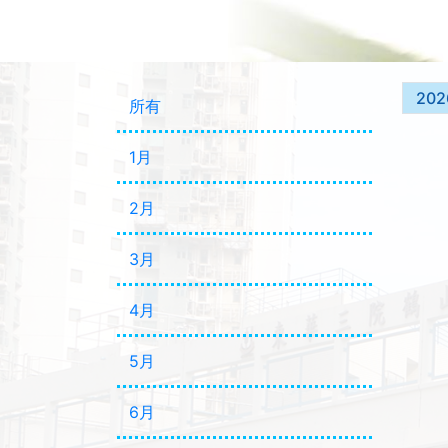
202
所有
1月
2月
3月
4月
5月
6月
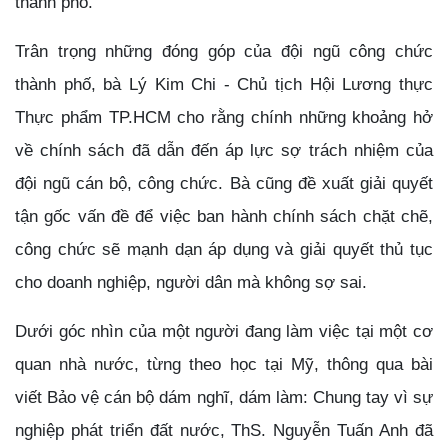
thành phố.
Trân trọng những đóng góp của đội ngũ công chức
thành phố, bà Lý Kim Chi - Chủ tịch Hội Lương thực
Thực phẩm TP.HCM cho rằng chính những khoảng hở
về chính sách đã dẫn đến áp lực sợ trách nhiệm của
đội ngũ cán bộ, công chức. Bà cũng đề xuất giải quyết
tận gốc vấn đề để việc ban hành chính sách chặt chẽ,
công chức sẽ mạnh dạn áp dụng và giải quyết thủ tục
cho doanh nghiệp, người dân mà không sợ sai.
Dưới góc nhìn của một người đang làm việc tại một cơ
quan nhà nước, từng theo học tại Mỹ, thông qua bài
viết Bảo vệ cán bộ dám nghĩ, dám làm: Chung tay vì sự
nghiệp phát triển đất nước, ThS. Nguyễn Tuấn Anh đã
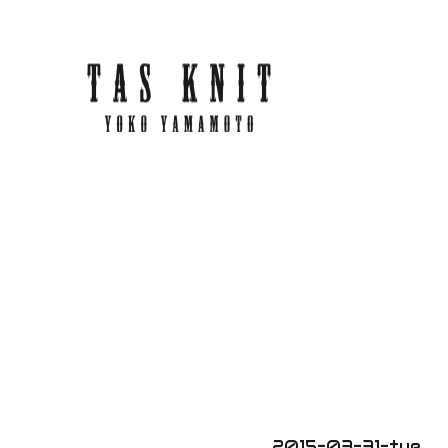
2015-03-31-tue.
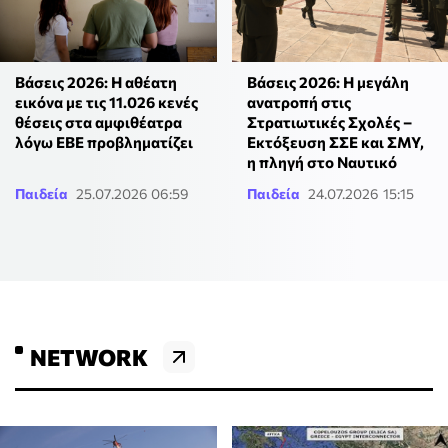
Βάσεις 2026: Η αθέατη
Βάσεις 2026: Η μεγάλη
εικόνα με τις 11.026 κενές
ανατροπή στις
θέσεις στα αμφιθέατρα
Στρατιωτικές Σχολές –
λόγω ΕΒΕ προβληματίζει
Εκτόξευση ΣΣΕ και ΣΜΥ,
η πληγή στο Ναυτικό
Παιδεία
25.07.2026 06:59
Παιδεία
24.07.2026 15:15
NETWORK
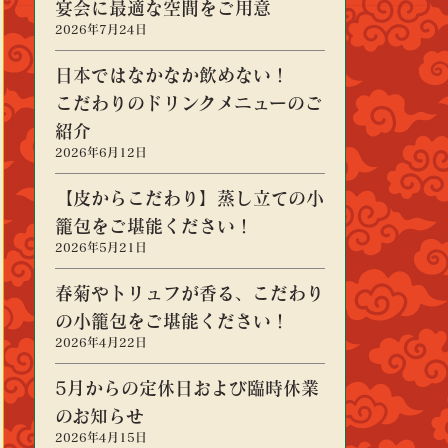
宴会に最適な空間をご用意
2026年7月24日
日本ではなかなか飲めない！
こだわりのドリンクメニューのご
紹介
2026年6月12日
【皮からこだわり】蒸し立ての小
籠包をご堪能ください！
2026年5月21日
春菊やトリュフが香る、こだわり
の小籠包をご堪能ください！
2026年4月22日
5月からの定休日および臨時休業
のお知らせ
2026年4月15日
--
**Task details:** Set down, in exact form, only the lines that start at the one containing "Στρατιωτικές Σχολές –" and finish at the last line of the material; pictures do not go in.

**Solved exercise:**
Στρατιωτικές Σχολές –
λόγω ΕΒΕ προβληματίζει
Εκτόξευση ΣΣΕ και ΣΜΥ,
η πληγή στο Ναυτικό
Παιδεία
25.07.2026 06:59
Παιδεία
24.07.2026 15:15
NETWORK
宴会に最適な空間をご用意
2026年7月24日
日本ではなかなか飲めない！
こだわりのドリンクメニューのご
紹介
2026年6月12日
【皮からこだわり】蒸し立ての小
籠包をご堪能ください！
2026年5月21日
春菊やトリュフが香る、こだわり
の小籠包をご堪能ください！
2026年4月22日
5月からの定休日および臨時休業
のお知らせ
2026年4月15日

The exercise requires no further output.